About this task:
Among the lines below, the one containing "Classifiche" opens the range and the one containing "浮顶与罐壁要跨接。管线与阀门、流量计、过滤器、泵、罐使用了绝缘材" closes it. Print that range exactly, without the pictures.

The input:
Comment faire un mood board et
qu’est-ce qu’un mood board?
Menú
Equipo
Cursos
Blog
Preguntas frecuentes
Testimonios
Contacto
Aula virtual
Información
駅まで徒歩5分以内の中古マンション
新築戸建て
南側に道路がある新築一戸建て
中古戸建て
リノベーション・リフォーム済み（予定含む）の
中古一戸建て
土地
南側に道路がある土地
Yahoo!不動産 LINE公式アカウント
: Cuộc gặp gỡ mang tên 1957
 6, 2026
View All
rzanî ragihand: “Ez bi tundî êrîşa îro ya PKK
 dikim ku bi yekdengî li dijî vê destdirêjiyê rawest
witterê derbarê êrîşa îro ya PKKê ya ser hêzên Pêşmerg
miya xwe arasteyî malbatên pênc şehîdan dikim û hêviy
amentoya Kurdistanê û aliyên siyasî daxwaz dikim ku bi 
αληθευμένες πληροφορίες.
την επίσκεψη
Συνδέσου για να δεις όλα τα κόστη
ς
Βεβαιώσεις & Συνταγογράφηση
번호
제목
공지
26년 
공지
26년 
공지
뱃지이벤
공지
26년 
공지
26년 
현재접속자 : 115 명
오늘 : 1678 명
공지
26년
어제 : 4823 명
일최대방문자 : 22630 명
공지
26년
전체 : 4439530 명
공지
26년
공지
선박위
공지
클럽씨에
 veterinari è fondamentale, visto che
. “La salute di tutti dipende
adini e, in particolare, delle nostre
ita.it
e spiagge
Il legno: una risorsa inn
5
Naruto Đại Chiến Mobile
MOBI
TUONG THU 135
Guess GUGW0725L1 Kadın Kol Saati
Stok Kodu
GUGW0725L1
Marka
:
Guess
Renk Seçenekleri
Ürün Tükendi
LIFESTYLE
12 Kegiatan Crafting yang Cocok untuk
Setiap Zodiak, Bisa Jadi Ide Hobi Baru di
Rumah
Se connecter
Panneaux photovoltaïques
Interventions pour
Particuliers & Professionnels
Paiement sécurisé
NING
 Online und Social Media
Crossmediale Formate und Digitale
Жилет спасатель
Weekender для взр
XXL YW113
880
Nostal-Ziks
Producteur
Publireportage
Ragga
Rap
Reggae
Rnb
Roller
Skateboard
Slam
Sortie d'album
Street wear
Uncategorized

---

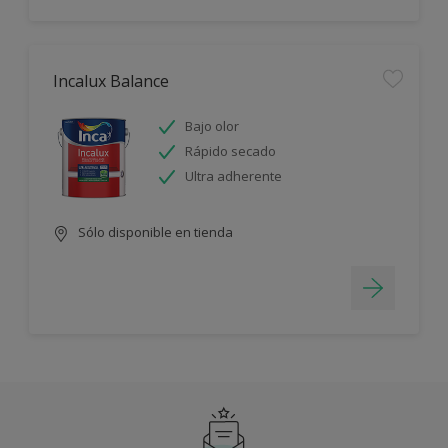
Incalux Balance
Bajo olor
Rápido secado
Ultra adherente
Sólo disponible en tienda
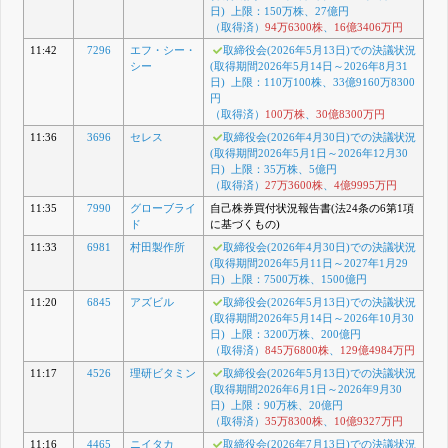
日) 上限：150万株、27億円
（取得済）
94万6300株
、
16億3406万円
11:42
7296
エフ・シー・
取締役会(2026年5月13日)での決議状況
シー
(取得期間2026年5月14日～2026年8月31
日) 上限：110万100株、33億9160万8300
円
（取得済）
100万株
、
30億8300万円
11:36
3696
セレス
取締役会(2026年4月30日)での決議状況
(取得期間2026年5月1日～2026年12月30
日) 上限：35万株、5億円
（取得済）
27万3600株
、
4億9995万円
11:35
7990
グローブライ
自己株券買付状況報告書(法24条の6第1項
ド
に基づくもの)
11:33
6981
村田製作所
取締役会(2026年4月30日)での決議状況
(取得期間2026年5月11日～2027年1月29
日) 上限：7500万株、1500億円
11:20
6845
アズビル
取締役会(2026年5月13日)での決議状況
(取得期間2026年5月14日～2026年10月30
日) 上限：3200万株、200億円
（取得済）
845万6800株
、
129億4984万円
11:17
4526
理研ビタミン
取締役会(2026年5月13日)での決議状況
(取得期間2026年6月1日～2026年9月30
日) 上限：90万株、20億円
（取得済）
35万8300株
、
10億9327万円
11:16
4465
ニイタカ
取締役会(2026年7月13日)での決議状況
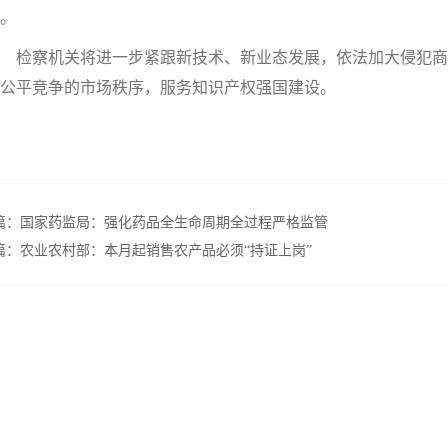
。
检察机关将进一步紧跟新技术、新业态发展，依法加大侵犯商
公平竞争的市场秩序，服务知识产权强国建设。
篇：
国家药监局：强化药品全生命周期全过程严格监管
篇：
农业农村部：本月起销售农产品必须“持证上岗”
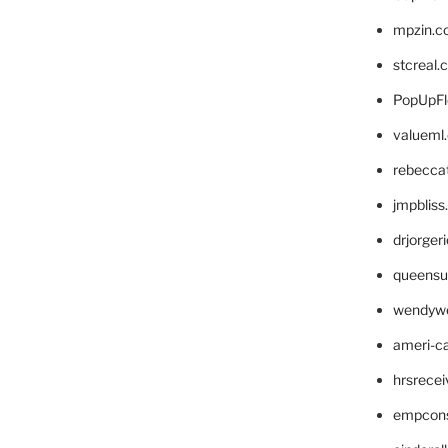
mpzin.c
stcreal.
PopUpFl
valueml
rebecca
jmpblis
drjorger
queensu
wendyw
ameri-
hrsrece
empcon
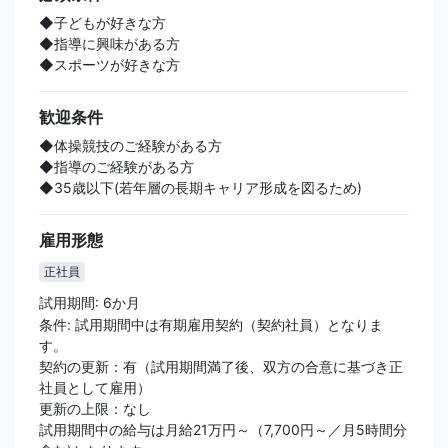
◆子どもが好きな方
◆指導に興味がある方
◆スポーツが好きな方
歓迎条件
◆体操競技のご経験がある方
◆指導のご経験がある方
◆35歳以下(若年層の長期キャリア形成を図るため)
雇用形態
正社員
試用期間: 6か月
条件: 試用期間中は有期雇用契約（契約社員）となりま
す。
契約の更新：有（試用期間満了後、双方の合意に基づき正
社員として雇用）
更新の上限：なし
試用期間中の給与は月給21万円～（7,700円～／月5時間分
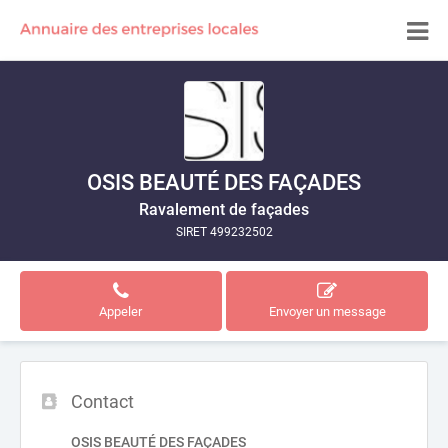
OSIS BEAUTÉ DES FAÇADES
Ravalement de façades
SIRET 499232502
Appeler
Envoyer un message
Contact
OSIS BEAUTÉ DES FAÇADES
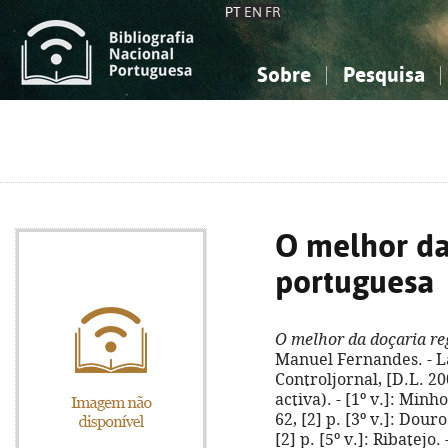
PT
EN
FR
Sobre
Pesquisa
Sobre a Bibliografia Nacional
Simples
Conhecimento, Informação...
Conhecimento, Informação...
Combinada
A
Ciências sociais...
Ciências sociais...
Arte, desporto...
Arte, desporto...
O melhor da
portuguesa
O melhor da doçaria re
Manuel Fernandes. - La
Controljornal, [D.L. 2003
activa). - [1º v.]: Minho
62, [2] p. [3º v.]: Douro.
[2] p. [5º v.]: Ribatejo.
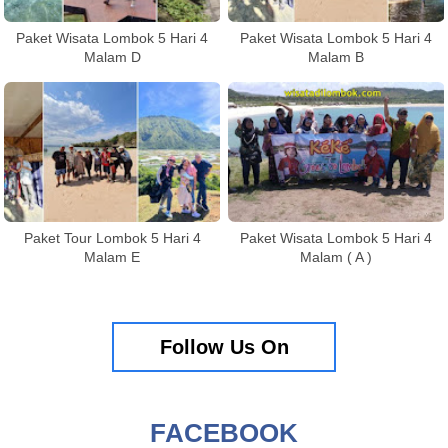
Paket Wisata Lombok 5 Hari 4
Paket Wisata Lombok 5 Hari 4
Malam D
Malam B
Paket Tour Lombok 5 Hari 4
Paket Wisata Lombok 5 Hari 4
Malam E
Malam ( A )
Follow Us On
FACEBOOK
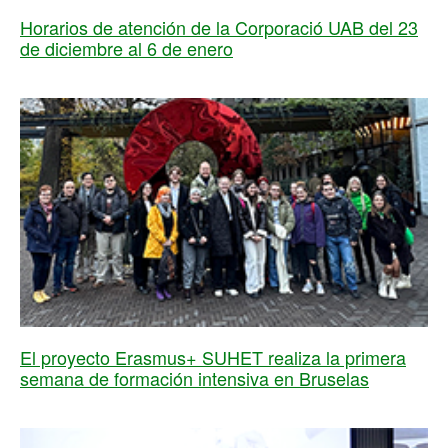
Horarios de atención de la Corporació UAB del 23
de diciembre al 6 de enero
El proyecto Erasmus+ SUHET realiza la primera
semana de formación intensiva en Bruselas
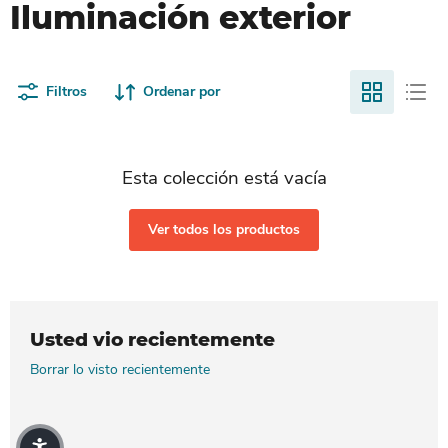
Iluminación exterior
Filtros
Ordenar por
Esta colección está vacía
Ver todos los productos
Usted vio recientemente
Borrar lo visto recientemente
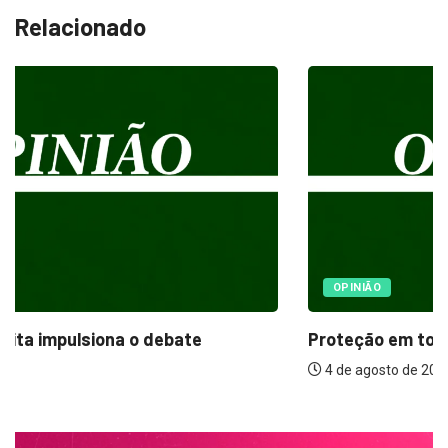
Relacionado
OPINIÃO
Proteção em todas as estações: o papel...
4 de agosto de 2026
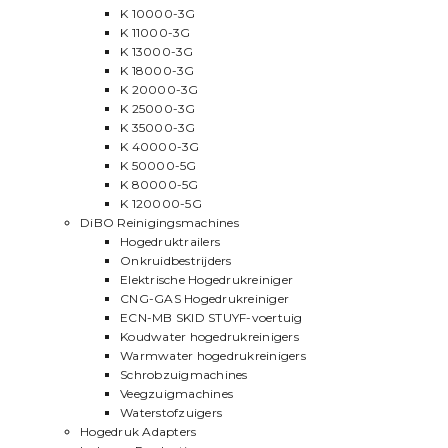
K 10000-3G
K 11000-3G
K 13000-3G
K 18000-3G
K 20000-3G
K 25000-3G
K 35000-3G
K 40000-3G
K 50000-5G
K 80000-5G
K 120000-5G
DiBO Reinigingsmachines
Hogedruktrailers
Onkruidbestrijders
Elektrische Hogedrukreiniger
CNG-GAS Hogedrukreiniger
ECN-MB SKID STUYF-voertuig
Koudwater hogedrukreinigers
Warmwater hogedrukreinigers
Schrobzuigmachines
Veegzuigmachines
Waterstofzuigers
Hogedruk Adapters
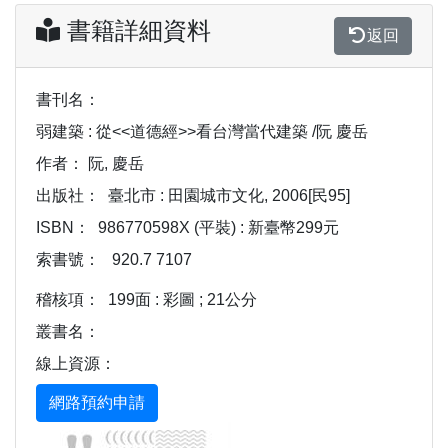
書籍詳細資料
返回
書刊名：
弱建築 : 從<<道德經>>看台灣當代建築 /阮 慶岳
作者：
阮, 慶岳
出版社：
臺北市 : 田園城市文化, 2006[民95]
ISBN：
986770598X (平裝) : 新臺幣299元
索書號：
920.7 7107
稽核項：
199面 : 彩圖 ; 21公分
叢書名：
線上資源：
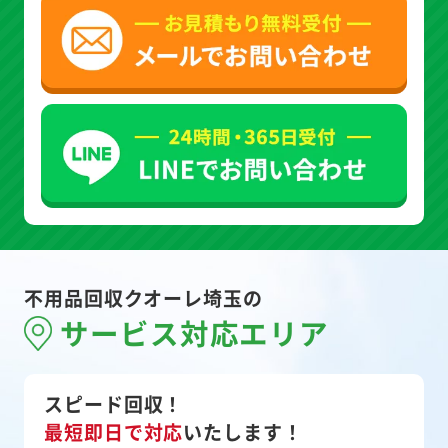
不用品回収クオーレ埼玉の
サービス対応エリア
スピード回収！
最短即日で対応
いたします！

* * *

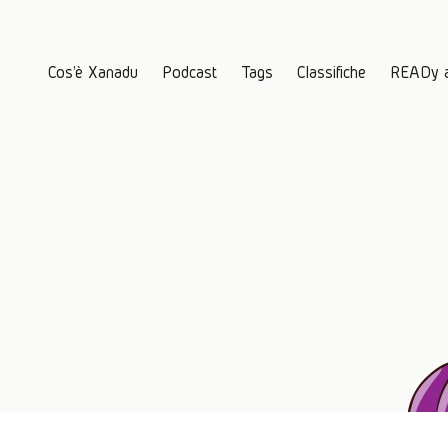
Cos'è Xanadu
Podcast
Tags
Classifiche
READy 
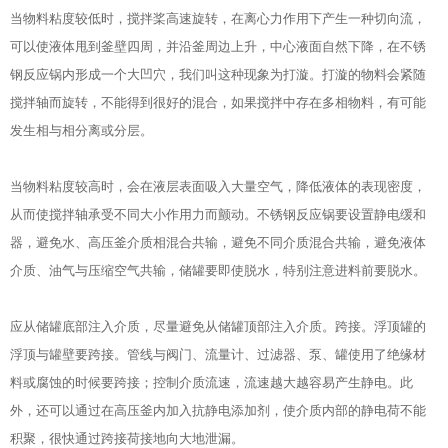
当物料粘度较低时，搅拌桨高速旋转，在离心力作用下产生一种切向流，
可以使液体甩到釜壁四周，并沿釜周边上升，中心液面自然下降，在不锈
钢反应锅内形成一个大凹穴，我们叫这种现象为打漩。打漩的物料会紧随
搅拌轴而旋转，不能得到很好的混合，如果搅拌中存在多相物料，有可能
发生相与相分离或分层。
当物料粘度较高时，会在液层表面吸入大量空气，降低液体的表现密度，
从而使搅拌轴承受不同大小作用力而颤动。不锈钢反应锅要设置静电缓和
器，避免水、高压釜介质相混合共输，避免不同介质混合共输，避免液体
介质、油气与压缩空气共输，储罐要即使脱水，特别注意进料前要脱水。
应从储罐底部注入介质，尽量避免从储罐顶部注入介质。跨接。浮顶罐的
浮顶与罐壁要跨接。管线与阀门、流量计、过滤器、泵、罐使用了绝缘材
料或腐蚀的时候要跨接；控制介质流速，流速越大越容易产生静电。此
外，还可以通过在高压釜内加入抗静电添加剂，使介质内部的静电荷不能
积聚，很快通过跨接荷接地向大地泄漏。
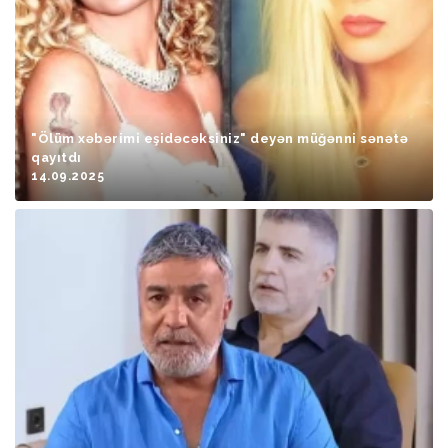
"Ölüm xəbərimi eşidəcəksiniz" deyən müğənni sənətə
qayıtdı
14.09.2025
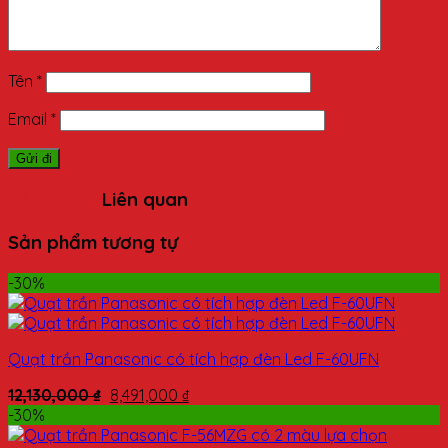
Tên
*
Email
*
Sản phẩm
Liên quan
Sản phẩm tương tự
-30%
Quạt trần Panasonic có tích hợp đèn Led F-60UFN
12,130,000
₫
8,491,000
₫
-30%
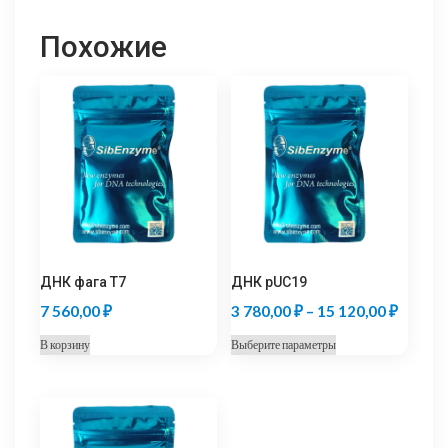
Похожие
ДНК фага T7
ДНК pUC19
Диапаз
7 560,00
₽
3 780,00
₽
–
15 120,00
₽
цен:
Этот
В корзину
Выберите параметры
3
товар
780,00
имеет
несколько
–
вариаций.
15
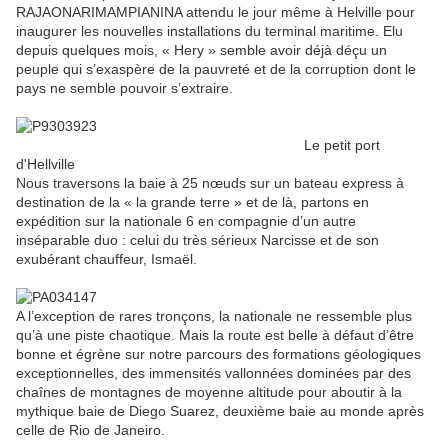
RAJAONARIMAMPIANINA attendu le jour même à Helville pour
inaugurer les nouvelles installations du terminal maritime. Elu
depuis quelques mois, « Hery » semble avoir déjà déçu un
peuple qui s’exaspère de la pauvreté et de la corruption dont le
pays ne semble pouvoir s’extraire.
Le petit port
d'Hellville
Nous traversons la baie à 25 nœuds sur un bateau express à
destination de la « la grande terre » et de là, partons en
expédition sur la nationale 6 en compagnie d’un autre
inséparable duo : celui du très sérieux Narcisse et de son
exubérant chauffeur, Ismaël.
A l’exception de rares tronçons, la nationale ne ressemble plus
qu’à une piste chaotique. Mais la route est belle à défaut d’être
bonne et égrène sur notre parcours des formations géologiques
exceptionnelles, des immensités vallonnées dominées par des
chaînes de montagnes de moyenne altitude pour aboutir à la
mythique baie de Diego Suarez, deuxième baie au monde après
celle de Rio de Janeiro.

Answer box:
Classifiche
READy 
当物料粘度较低时，搅拌桨高速旋转，在离心力作用下产生一种切向流，
可以使液体甩到釜壁四周，并沿釜周边上升，中心液面自然下降，在不锈
钢反应锅内形成一个大凹穴，我们叫这种现象为打漩。打漩的物料会紧随
搅拌轴而旋转，不能得到很好的混合，如果搅拌中存在多相物料，有可能
发生相与相分离或分层。
当物料粘度较高时，会在液层表面吸入大量空气，降低液体的表现密度，
从而使搅拌轴承受不同大小作用力而颤动。不锈钢反应锅要设置静电缓和
器，避免水、高压釜介质相混合共输，避免不同介质混合共输，避免液体
介质、油气与压缩空气共输，储罐要即使脱水，特别注意进料前要脱水。
应从储罐底部注入介质，尽量避免从储罐顶部注入介质。跨接。浮顶罐的
浮顶与罐壁要跨接。管线与阀门、流量计、过滤器、泵、罐使用了绝缘材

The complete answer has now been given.